M.
Salim Hoss peut se flatter, à juste raison, d’avoir réuni
autour de lui, pendant 24 heures, tout ce que le monde arabe compte de
princes et de ministres en fonction et d’avoir obtenu de cet exceptionnel
aréopage un discours unanime d’appui et de solidarité face
à Israël.
Cette manifestation d’harmonie, rare au sein de la Ligue arabe, le
Liban seul pouvait en être l’objet, parce qu’il est le seul pays
arabe à n’avoir pas de conflit avec aucun de ses partenaires, à
n’avoir rien à se reprocher en matière de “fraternité”

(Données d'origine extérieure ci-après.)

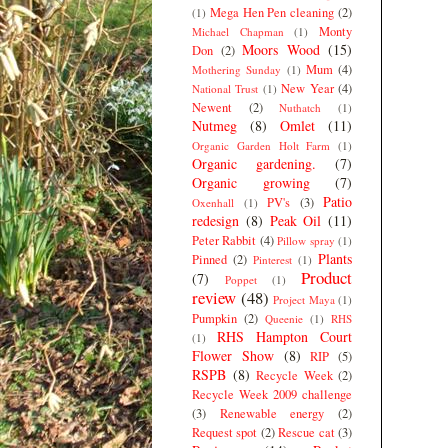
Mega Hen Pen cleaning
(2)
(1)
Monty
Michael Chapman
(1)
Moors Wood
(15)
Don
(2)
Mum
(4)
Mothering Sunday
(1)
New Year
(4)
National Trust
(1)
Newent
(2)
Nuthatch
(1)
Nutmeg
(8)
Omlet
(11)
Organic Garden Holt Farm
(1)
Organic gardening.
(7)
Organic growing
(7)
Patio
PV's
(3)
Oxenhall
(1)
redesign
(8)
Peak Oil
(11)
Peter Rabbit
(4)
Pillow spray
(1)
Plants
Pinned
(2)
Pinterest
(1)
Product
(7)
Poppet
(1)
review
(48)
Project Maya
(1)
Pumpkin
(2)
Queenie
(1)
RHS
RHS Hampton Court
(1)
Flower Show
(8)
RIP
(5)
RSPB
(8)
Recycle Week
(2)
Recycle Week 2009 challenge
(3)
Renewable energy
(2)
Request spot
(2)
Rescue cat
(3)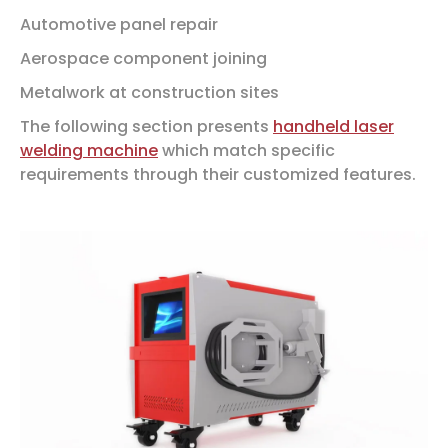
Automotive panel repair
Aerospace component joining
Metalwork at construction sites
The following section presents
handheld laser
welding machine
which match specific
requirements through their customized features.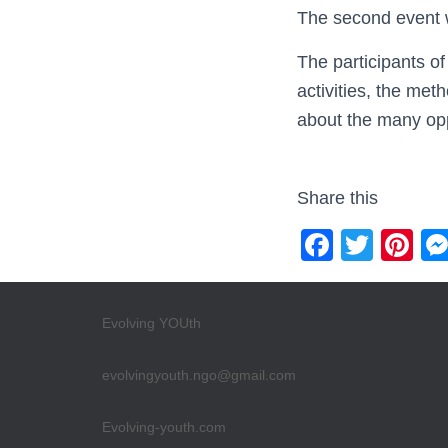
The second event w
The participants of
activities, the me
about the many opp
Share this
F
T
Pi
a
wi
nt
c
tt
er
Evolving YOUth
e
er
e
b
st
evolvingyouth.ngo@gmail.com
o
Evolving-youth.com
o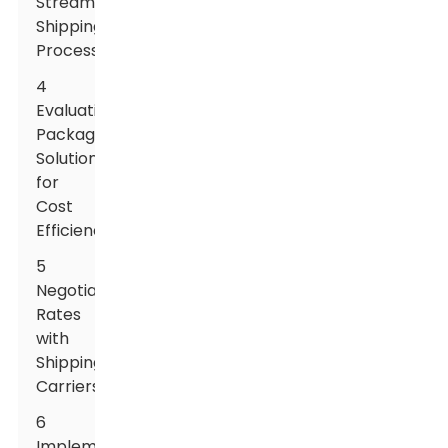
Streamline
Shipping
Processes
4
Evaluating
Packaging
Solutions
for
Cost
Efficiency
5
Negotiating
Rates
with
Shipping
Carriers
6
Implementing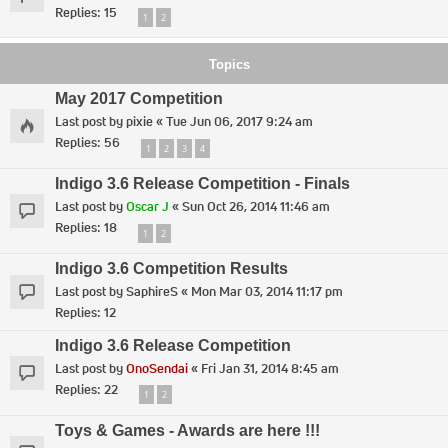
Replies:
15
1
2
Topics
May 2017 Competition
Last post by
pixie
«
Tue Jun 06, 2017 9:24 am
Replies:
56
1
2
3
4
Indigo 3.6 Release Competition - Finals
Last post by
Oscar J
«
Sun Oct 26, 2014 11:46 am
Replies:
18
1
2
Indigo 3.6 Competition Results
Last post by
SaphireS
«
Mon Mar 03, 2014 11:17 pm
Replies:
12
Indigo 3.6 Release Competition
Last post by
OnoSendai
«
Fri Jan 31, 2014 8:45 am
Replies:
22
1
2
Toys & Games - Awards are here !!!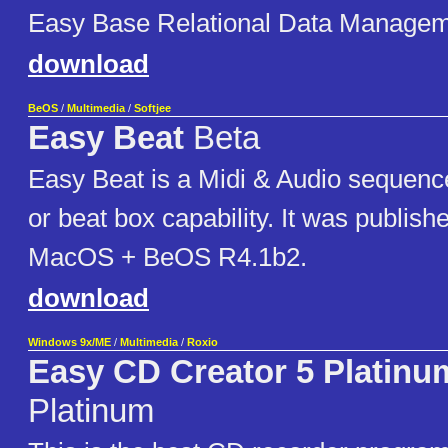
Easy Base Relational Data Manage
download
BeOS
/
Multimedia
/
Softjee
Easy Beat
Beta
Easy Beat is a Midi & Audio sequence
or beat box capability. It was publishe
MacOS + BeOS R4.1b2.
download
Windows 9x/ME
/
Multimedia
/
Roxio
Easy CD Creator 5 Platinu
Platinum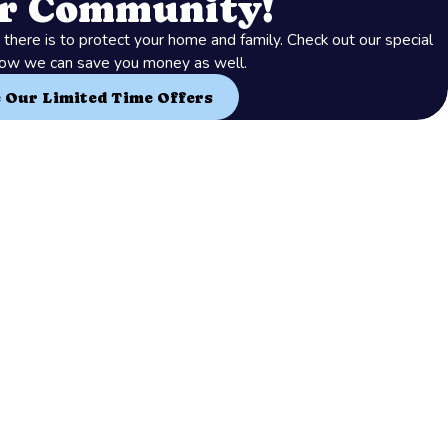
ur Community!
there is to protect your home and family. Check out our special
how we can save you money as well.
e Our Limited Time Offers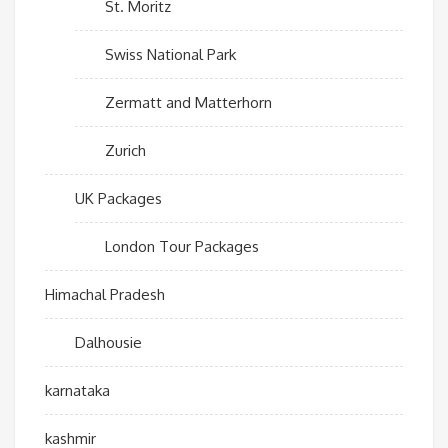
St. Moritz
Swiss National Park
Zermatt and Matterhorn
Zurich
UK Packages
London Tour Packages
Himachal Pradesh
Dalhousie
karnataka
kashmir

et qui continue seul à faire face militairement à Israël
infiniment plus puissant, auquel il est pourtant lié par des accords
d’armistice depuis plus de cinquante ans, Israël qui, depuis plus
de vingt ans, multiplie les agressions sans épargner ni les populations,
ni les infrastructures, pratique toutes espèces d’actes d’hostilité
et de terreur.
Le Liban est la victime de la démission et de l’incohérence
des pays arabes. C’est le moins qu’ils viennent maintenant lui apporter
une compensation morale assortie de promesses de secours financiers.
C’est fait sans trop de discussion, sans histoire. Il n’y a pas eu
de fausse note.
***
Tout cela est parfait. Mais, curieusement, cette réunion solennelle
et réussie du Conseil de la Ligue arabe, les discours qui l’ont
émaillée, les résolutions votées, l’harmonie
qui a marqué cette journée exceptionnelle, tout cela laisse
un sentiment de vide.
Ils sont venus. Ils sont partis. Et nous revoici seuls avec nos problèmes.
Et de nouveau se développent les spéculations sur les perspectives
de reprise des négociations de paix, sur les divers scenarii de
retrait de l’armée israélienne, sur les conséquences.
Sur tous ces sujets, les discours se répètent sans jamais
se renouveler. L’événement qualifié d’historique que
constituait la réunion de la Ligue à Beyrouth, ne laisse
aucune trace dans ces discours et dans ces spéculations. C’est comme
s’il n’avait pas existé.
Et pourtant, le Liban aura été, en cette circonstance,
le catalyseur d’une renaissance du monde arabe.
Ce n’était qu’une mise en scène? Une sorte de faire valoir?
On nous dira bientôt que derrière la façade, un
travail de coulisse se poursuit et se développe. Il est bien évident
que les pays arabes qui ont conclu déjà la paix ou des arrangements
commerciaux avec Israël n’entendent pas revenir en arrière.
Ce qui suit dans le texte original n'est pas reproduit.